I had very little money, and nowhere to go. How would I possibly stand a chance? Besides, Dashiell knew about Jack. I wasn’t going to let anyone else die just for knowing me. Not ever.
Denial, Scarlett, I thought. Denial is your friend. Focus on the case. Before I’d left, Dashiell had given me the names of the dead vampires’ human servants: Victoria Grottum, Thomas Freedner, and Jason Myles. When I asked him for more information, he’d just waved a hand dismissively. Why would you need the home addresses of your employees’ food supply?
Cruz got on my computer and logged in to the LAPD database to check out the names. The news was not good: Grottum and Myles didn’t have California driver’s licenses, so neither of them had a home address listed with the DMV. That was weird in itself, since LA is a driving city, but maybe they had moved in from other states or something. Neither of them paid taxes or had registered cell phones. They were, for all intents and purposes, off the grid. I guess when a vampire pays all your bills and fills all your needs, so to speak, you don’t worry too much about legalities.
Thomas Freedner, the third human servant, did have an LA license and an address listed, but when Cruz followed up with the building’s landlord, it turned out Freedner had moved two years earlier. No forwarding address, no phone number listed.
So we weren’t going to get an easy assist from the LAPD computers. That made things more complicated, but I did actually have a plan. In my job, you learn a lot about where everyone spends their downtime. Werewolves, by and large, hang out at Hair of the Dog when they want to socialize with other wolves. The witches have get-togethers in their homes, like really twisted Tupperware parties. The vampires have their own places to gather, places that are dark and underground and, at best, ethically questionable. But there’s another Old World group in LA—the human servants. And they go clubbing.
“So these people are like voluntary food?” Cruz asked me as we drove east on the 10 Freeway toward downtown.
“Yes and no. Human servants belong to a specific vampire. Like going steady, I guess. They’re under the vampire’s protection, and if another vampire feeds off them, that vamp gets in trouble. But there are plenty of people who offer themselves to the vampires who aren’t human servants,” I told him. “There’s a lot of voluntary food.”

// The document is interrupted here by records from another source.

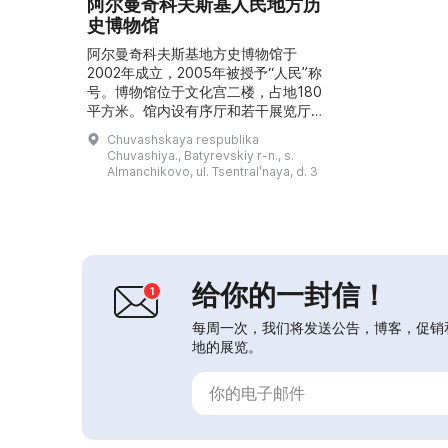
阿尔曼奇科夫斯基人民地方历
史博物馆
阿尔曼奇科夫斯基地方史博物馆于
2002年成立，2005年被授予“人民”称
号。博物馆位于文化宫二楼，占地180
平方米。馆内设有序厅和若干展览厅。
第一展厅陈列民俗学展品，第二展厅再
Chuvashskaya respublika
现了20世纪中叶农民小屋的室内陈
Chuvashiya., Batyrevskiy r-n., s.
设。另有展厅介绍集体农庄的创建、集
Almanchikovo, ul. Tsentralʹnaya, d. 3
体农场生产的先进典型、村庄的杰出人
物、保家卫国者及纪念室。馆藏包括文
献、照片、民族志资料以及成套的个人
物品。...
给你的一封信！
每周一次，我们将发送公告，博客，促销
地的展览。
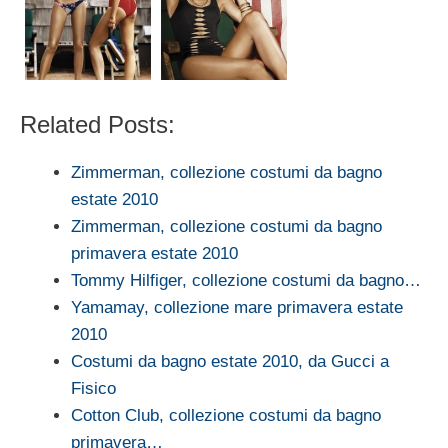
Related Posts:
Zimmerman, collezione costumi da bagno
estate 2010
Zimmerman, collezione costumi da bagno
primavera estate 2010
Tommy Hilfiger, collezione costumi da bagno…
Yamamay, collezione mare primavera estate
2010
Costumi da bagno estate 2010, da Gucci a
Fisico
Cotton Club, collezione costumi da bagno
primavera…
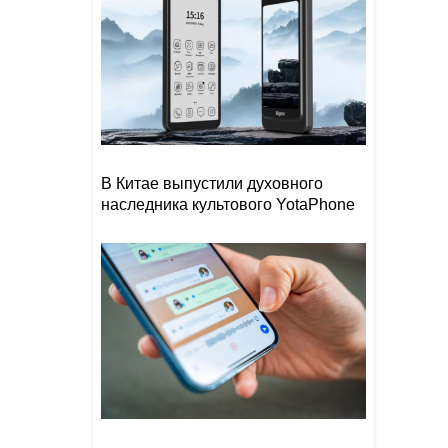
В Китае выпустили духовного
наследника культового YotaPhone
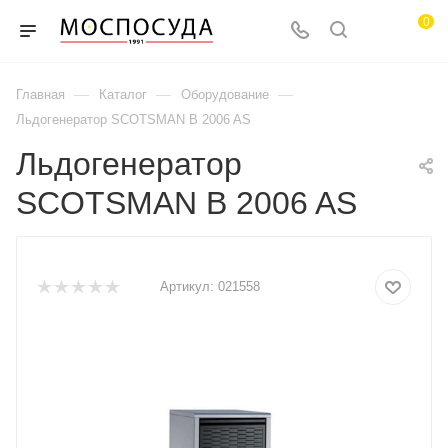
0
—
—
—
Главная
Каталог
Оборудование
Льдогенератор SCOTSMAN B 2006 AS
Льдогенератор
SCOTSMAN B 2006 AS
Артикул:
021558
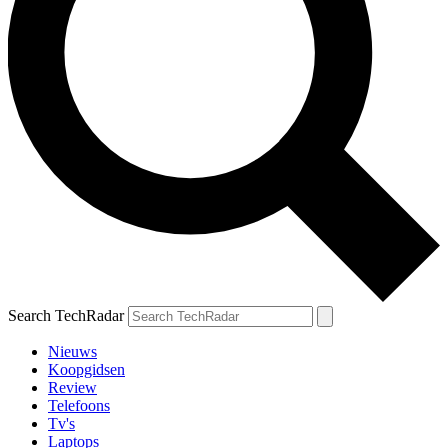
Search TechRadar
Nieuws
Koopgidsen
Review
Telefoons
Tv's
Laptops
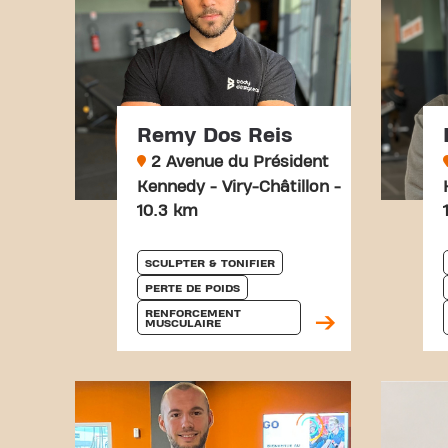
Remy Dos Reis
2 Avenue du Président
Kennedy - Viry-Châtillon -
10.3 km
SCULPTER & TONIFIER
PERTE DE POIDS
RENFORCEMENT 
MUSCULAIRE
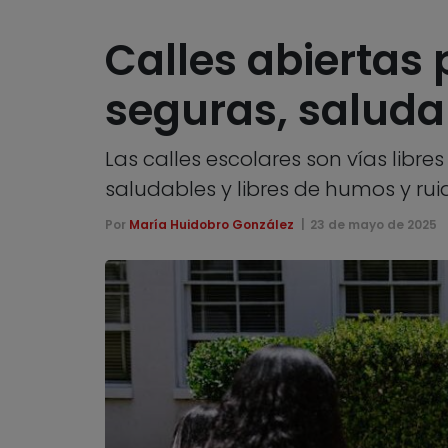
Calles abiertas 
seguras, saluda
Las calles escolares son vías libres
saludables y libres de humos y ru
Por
María Huidobro González
23 de mayo de 2025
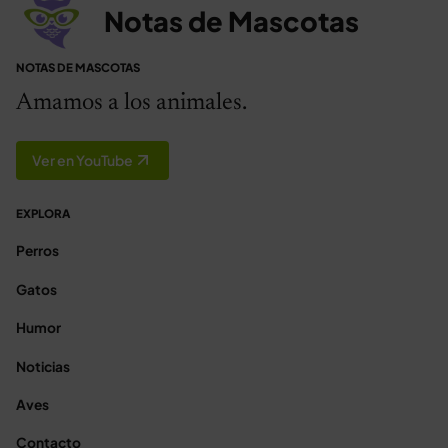
Notas de Mascotas
NOTAS DE MASCOTAS
Amamos a los animales.
Ver en YouTube
EXPLORA
Perros
Gatos
Humor
Noticias
Aves
Contacto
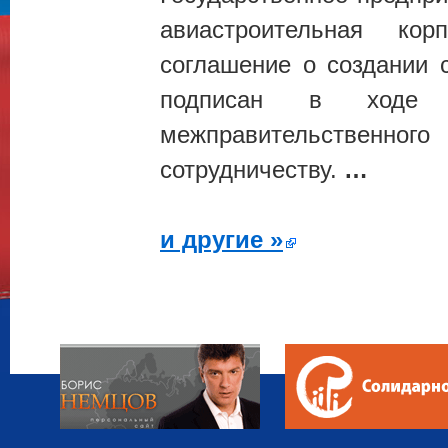
авиастроительная ко
соглашение о создании 
подписан в ходе 7 
межправительственн
сотрудничеству.
…
и другие »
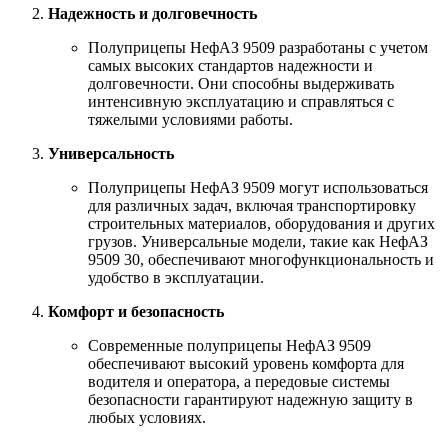
Надежность и долговечность
Полуприцепы НефАЗ 9509 разработаны с учетом
самых высоких стандартов надежности и
долговечности. Они способны выдерживать
интенсивную эксплуатацию и справляться с
тяжелыми условиями работы.
Универсальность
Полуприцепы НефАЗ 9509 могут использоваться
для различных задач, включая транспортировку
строительных материалов, оборудования и других
грузов. Универсальные модели, такие как НефАЗ
9509 30, обеспечивают многофункциональность и
удобство в эксплуатации.
Комфорт и безопасность
Современные полуприцепы НефАЗ 9509
обеспечивают высокий уровень комфорта для
водителя и оператора, а передовые системы
безопасности гарантируют надежную защиту в
любых условиях.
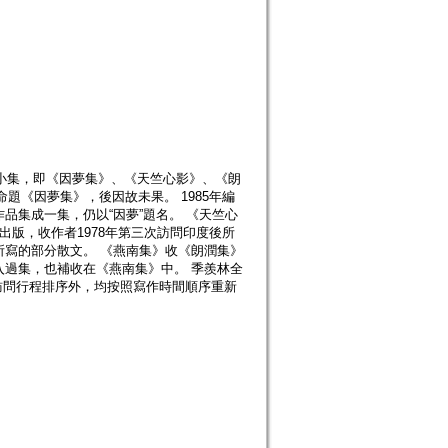
個小集，即《因夢集》、《天竺心影》、《朗
題《因夢集》，後因故未果。 1985年編
品集成一集，仍以“因夢”題名。 《天竺心
出版，收作者1978年第三次訪問印度後所
後所寫的部分散文。 《燕南集》收《朗潤集》
入過集，也補收在《燕南集》中。 季羨林全
訪問行程排序外，均按照寫作時間順序重新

“Why would anyone do that?”
I sighed. “Some of them are thrill-seekers; they’re in it for the adrenaline rush of playing with fire. Some are the vamparazzi, the groupies who worship vampires and want to become one. They make me sad.” I realized that I was speeding and immediately slowed down. What was wrong with me tonight? Oh, right, I’d been kidnapped and slapped around by vampires and might die in like a day. “But the worst ones are the terminally ill. They’re hoping to be turned so that they can live forever.”

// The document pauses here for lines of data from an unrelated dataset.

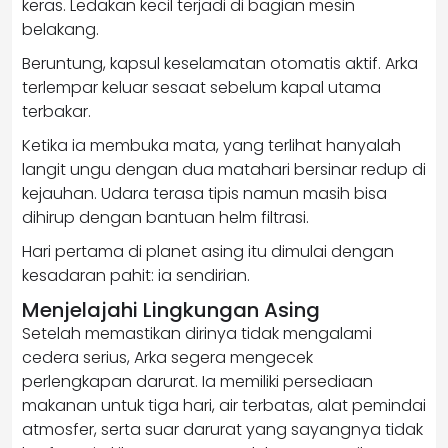
keras. Ledakan kecil terjadi di bagian mesin
belakang.
Beruntung, kapsul keselamatan otomatis aktif. Arka
terlempar keluar sesaat sebelum kapal utama
terbakar.
Ketika ia membuka mata, yang terlihat hanyalah
langit ungu dengan dua matahari bersinar redup di
kejauhan. Udara terasa tipis namun masih bisa
dihirup dengan bantuan helm filtrasi.
Hari pertama di planet asing itu dimulai dengan
kesadaran pahit: ia sendirian.
Menjelajahi Lingkungan Asing
Setelah memastikan dirinya tidak mengalami
cedera serius, Arka segera mengecek
perlengkapan darurat. Ia memiliki persediaan
makanan untuk tiga hari, air terbatas, alat pemindai
atmosfer, serta suar darurat yang sayangnya tidak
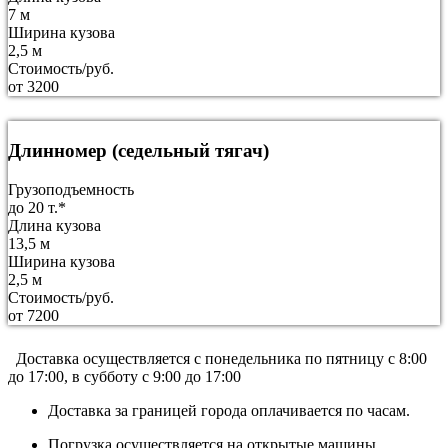
7 м
Ширина кузова
2,5 м
Стоимость/руб.
от 3200
Длинномер (седельный тягач)
Грузоподъемность
до 20 т.*
Длина кузова
13,5 м
Ширина кузова
2,5 м
Стоимость/руб.
от 7200
Доставка осуществляется c понедельника по пятницу с 8:00
до 17:00, в субботу с 9:00 до 17:00
Доставка за границей города оплачивается по часам.
Погрузка осуществляется на открытые машины.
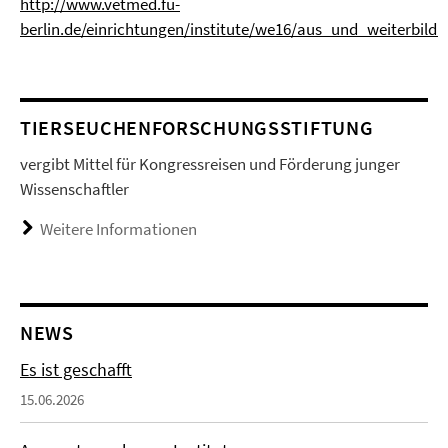
http://www.vetmed.fu-
berlin.de/einrichtungen/institute/we16/aus_und_weiterbildu
TIERSEUCHENFORSCHUNGSSTIFTUNG
vergibt Mittel für Kongressreisen und Förderung junger
Wissenschaftler
Weitere Informationen
NEWS
Es ist geschafft
15.06.2026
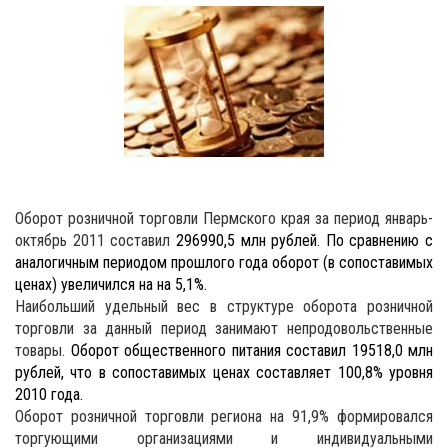
Оборот розничной торговли Пермского края за период январь-
октябрь 2011 составил
296990,5 млн рублей.
По сравнению с
аналогичным периодом прошлого года оборот
(в сопоставимых
ценах)
увеличился
на на 5,1%.
Наибольший у
дельный вес в структуре оборота розничной
торговли за данный период занимают непродовольственные
товары.
Оборот общественного питания составил 19518,0 млн
рублей, что в сопоставимых ценах составляет 100,8% уровня
2010 года.
Оборот розничной торговли региона на 91,9% формировался
торгующими организациями и индивидуальными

“And how do you get turned again? You drink their blood?”
“Yep. Vampire blood is dead blood; it’s infected with the same magic that animates the vampires. In theory, if you drink so much as a drop, you get sick for a couple of days, it kills you, and then you turn. Or the vampire might kill you, and then you turn faster.” I could feel Cruz shudder in the seat next to me. “But they don’t turn very many people anymore,” I added helpfully.
“Why not?”
I sighed. “That’s this whole big other thing.”
“Can’t you just give me the short version?”
I glared over at him, but he just showed me an innocent expression. Ugh. “There’s something...wrong with magic,” I finally explained. “There are two parts to the transformation—the human crosses the line from living to dead, and the magic bonds with their blood to revive them. But the magic chooses, for lack of a better word, which blood to bond with, and lately, it hasn’t been choosing very many people.” There have always been failed attempts to create a vampire, but in last century or so, it has become much more likely to fail than to succeed. “Every time it doesn’t work, the failure means a human corpse that needs to be dealt with.”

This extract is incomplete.